A Nation of Couch Potatoes By Walter Mills of Recipe
du Jour, printed in their great newsletter
It was the early sixties, the height of the Cold War. John Kennedy was
president and encouraging every one in the country to go along with him on
fifty-mile hikes. In elementary school we were timed and tape measured as we
ran for distance and practiced our high jumps and broad jumps. Fitness was a
national mania.
A few years before, President Eisenhower had read a report that claimed
European youth were in better shape than their U.S. counterparts. In
response, he created a Youth Fitness Council. When Kennedy came into office
he turned it into the President's Council on Physical Fitness and set an
example for the country to follow.
Most kids didn't need much encouragement. We never walked if we could run.
All of the boys I knew spent their summers on bikes. We would leave home
early in the morning and return for lunch, then be off again until dinner.
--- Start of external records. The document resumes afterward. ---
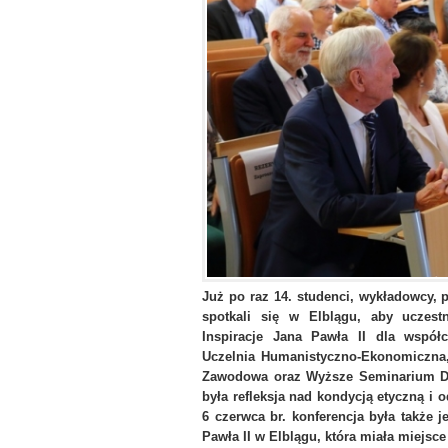
Już po raz 14. studenci, wykładowcy,
spotkali się w Elblągu, aby uczest
Inspiracje Jana Pawła II dla współ
Uczelnia Humanistyczno-Ekonomiczna
Zawodowa oraz Wyższe Seminarium D
była refleksja nad kondycją etyczną 
6 czerwca br. konferencja była także
Pawła II w Elblągu, która miała miejsce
After supper was done, we would play games in the twilight until our mothers
called us home.
A new pair of sneakers lasted a couple of months before the soles wore out,
while the tops still looked brand new. We watched the Saturday morning shows
on television, but our mothers shooed us out the door after a couple of
hours. We drank colas in eight ounce bottles, but you needed to collect a
lot of empties to buy a soda. And the country store where I grew up was a
mile away. It was hard to get fat, easy to be fit.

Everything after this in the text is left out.